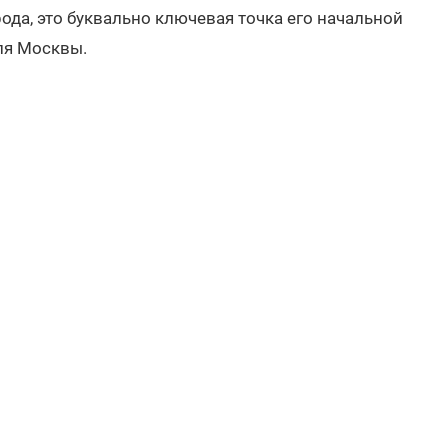
ода, это буквально ключевая точка его начальной
ля Москвы.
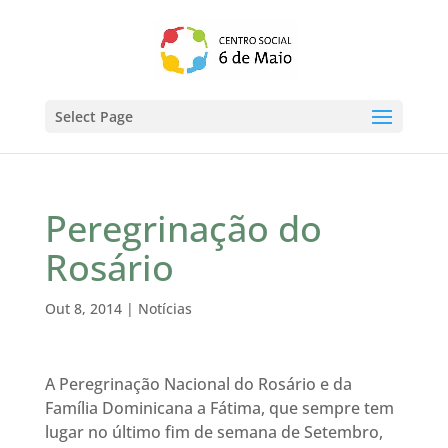
Select Page
Peregrinação do
Rosário
Out 8, 2014
|
Notícias
A Peregrinação Nacional do Rosário e da
Família Dominicana a Fátima, que sempre tem
lugar no último fim de semana de Setembro,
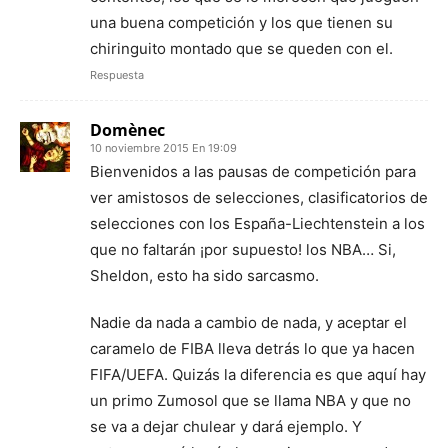
una buena competición y los que tienen su
chiringuito montado que se queden con el.
Respuesta
Domènec
10 noviembre 2015 En 19:09
Bienvenidos a las pausas de competición para
ver amistosos de selecciones, clasificatorios de
selecciones con los España-Liechtenstein a los
que no faltarán ¡por supuesto! los NBA… Si,
Sheldon, esto ha sido sarcasmo.
Nadie da nada a cambio de nada, y aceptar el
caramelo de FIBA lleva detrás lo que ya hacen
FIFA/UEFA. Quizás la diferencia es que aquí hay
un primo Zumosol que se llama NBA y que no
se va a dejar chulear y dará ejemplo. Y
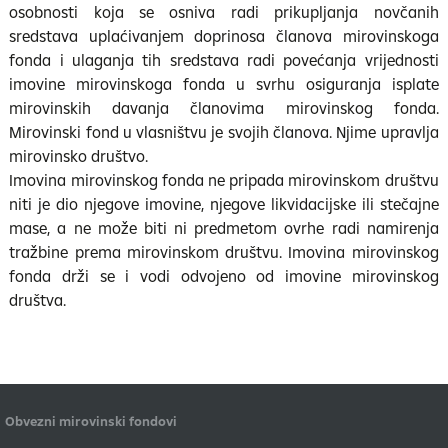
osobnosti koja se osniva radi prikupljanja novčanih
sredstava uplaćivanjem doprinosa članova mirovinskoga
fonda i ulaganja tih sredstava radi povećanja vrijednosti
imovine mirovinskoga fonda u svrhu osiguranja isplate
mirovinskih davanja članovima mirovinskog fonda.
Mirovinski fond u vlasništvu je svojih članova. Njime upravlja
mirovinsko društvo.
Imovina mirovinskog fonda ne pripada mirovinskom društvu
niti je dio njegove imovine, njegove likvidacijske ili stečajne
mase, a ne može biti ni predmetom ovrhe radi namirenja
tražbine prema mirovinskom društvu. Imovina mirovinskog
fonda drži se i vodi odvojeno od imovine mirovinskog
društva.
Obvezni mirovinski fondovi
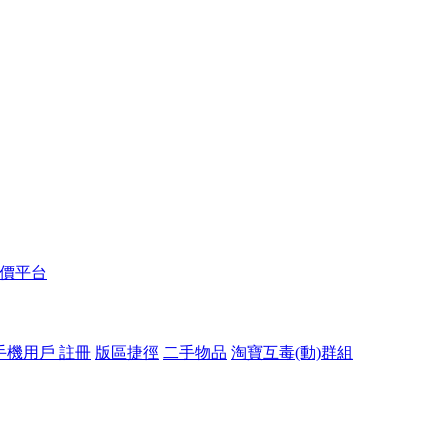
報價平台
手機用戶 註冊
版區捷徑
二手物品
淘寶互毒(動)群組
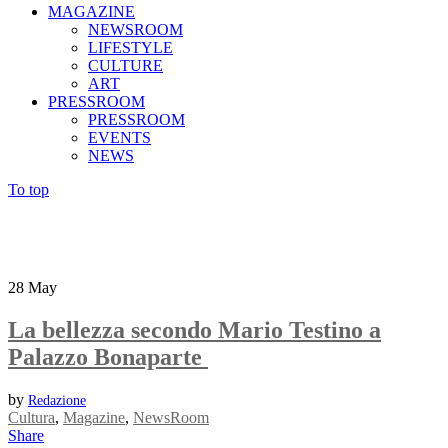
MAGAZINE
NEWSROOM
LIFESTYLE
CULTURE
ART
PRESSROOM
PRESSROOM
EVENTS
NEWS
To top
28
May
La bellezza secondo Mario Testino a
Palazzo Bonaparte
by
Redazione
Cultura
,
Magazine
,
NewsRoom
Share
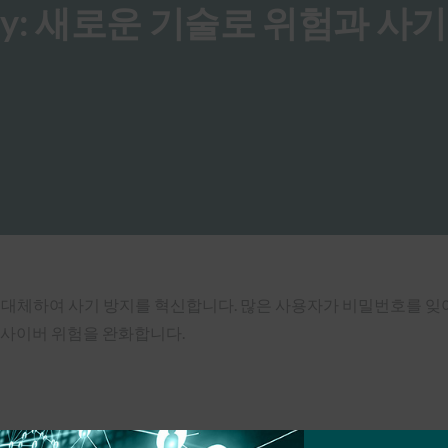
 Today: 새로운 기술로 위험과 사
 대체하여 사기 방지를 혁신합니다. 많은 사용자가 비밀번호를 잊어
 사이버 위험을 완화합니다.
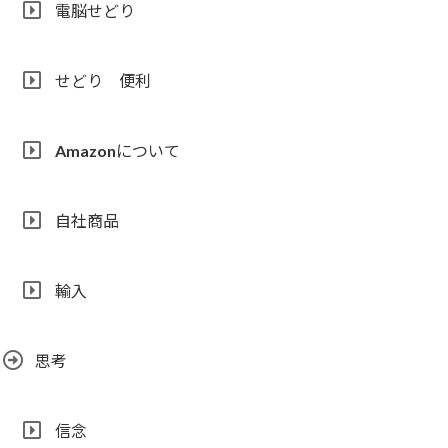
電脳せどり
せどり 便利
Amazonについて
自社商品
輸入
思考
信念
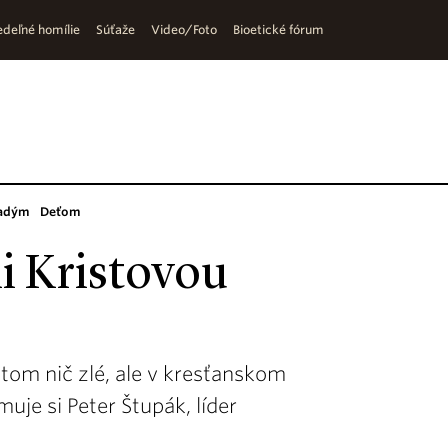
deľné homílie
Súťaže
Video/Foto
Bioetické fórum
adým
Deťom
i Kristovou
tom nič zlé, ale v kresťanskom
uje si Peter Štupák, líder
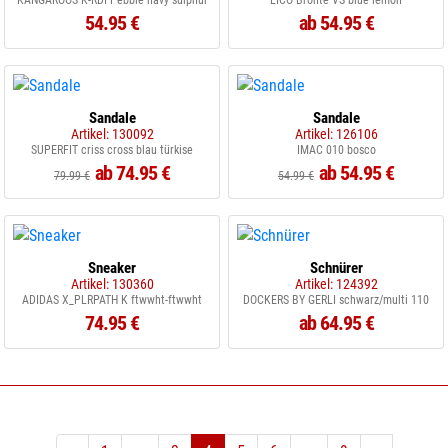
KANGAROOS K-RDI Pebble navy sulphur
LICO Bronte VS blue lemon
54.95 €
ab 54.95 €
Sandale
Sandale
Artikel: 130092
Artikel: 126106
SUPERFIT criss cross blau türkise
IMAC 010 bosco
ab 74.95 €
ab 54.95 €
79.99 €
54.99 €
Sneaker
Schnürer
Artikel: 130360
Artikel: 124392
ADIDAS X_PLRPATH K ftwwht-ftwwht
DOCKERS BY GERLI schwarz/multi 110
74.95 €
ab 64.95 €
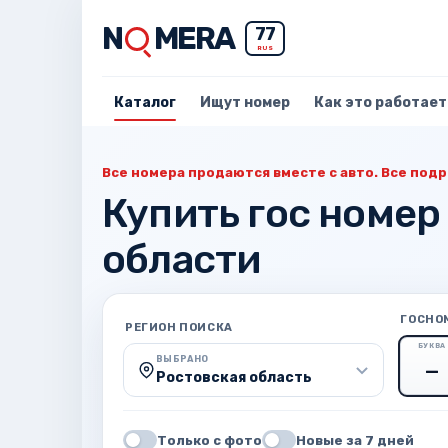
N
MERA
77
RUS
Каталог
Ищут номер
Как это работает
Все номера продаются вместе с авто. Все подр
Купить гос номер
области
ГОСНО
РЕГИОН ПОИСКА
БУКВА
ВЫБРАНО
Ростовская область
Только с фото
Новые за 7 дней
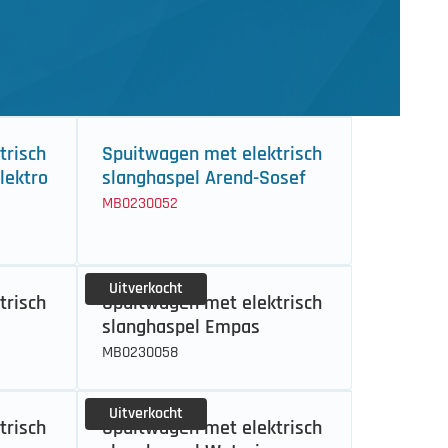
trisch
Spuitwagen met elektrisch
lektro
slanghaspel Arend-Sosef
MB0230052
Uitverkocht
trisch
Spuitwagen met elektrisch
slanghaspel Empas
MB0230058
Uitverkocht
trisch
Spuitwagen met elektrisch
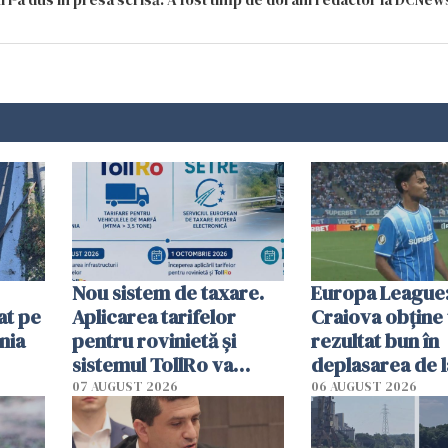
Nou sistem de taxare.
Europa League:
at pe
Aplicarea tarifelor
Craiova obține
nia
pentru rovinietă şi
rezultat bun în
sistemul TollRo va
deplasarea de 
începe la 1 octombrie
07 AUGUST 2026
06 AUGUST 2026
ă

○ ○ ○

● Your task:
The reply should hold an exact repeat of the entries from their opening line through the line with "Nadie da nada a cambio de nada, y aceptar el", and no pictures at all.

● Answer to the problem:
ода, это буквально ключевая точка его начальной
ля Москвы.
Select Page
Peregrinação do
Rosário
Out 8, 2014
|
Notícias
A Peregrinação Nacional do Rosário e da
Família Dominicana a Fátima, que sempre tem
lugar no último fim de semana de Setembro,
una buena competición y los que tienen su
chiringuito montado que se queden con el.
Respuesta
Domènec
10 noviembre 2015 En 19:09
Bienvenidos a las pausas de competición para
ver amistosos de selecciones, clasificatorios de
selecciones con los España-Liechtenstein a los
que no faltarán ¡por supuesto! los NBA… Si,
Sheldon, esto ha sido sarcasmo.
Nadie da nada a cambio de nada, y aceptar el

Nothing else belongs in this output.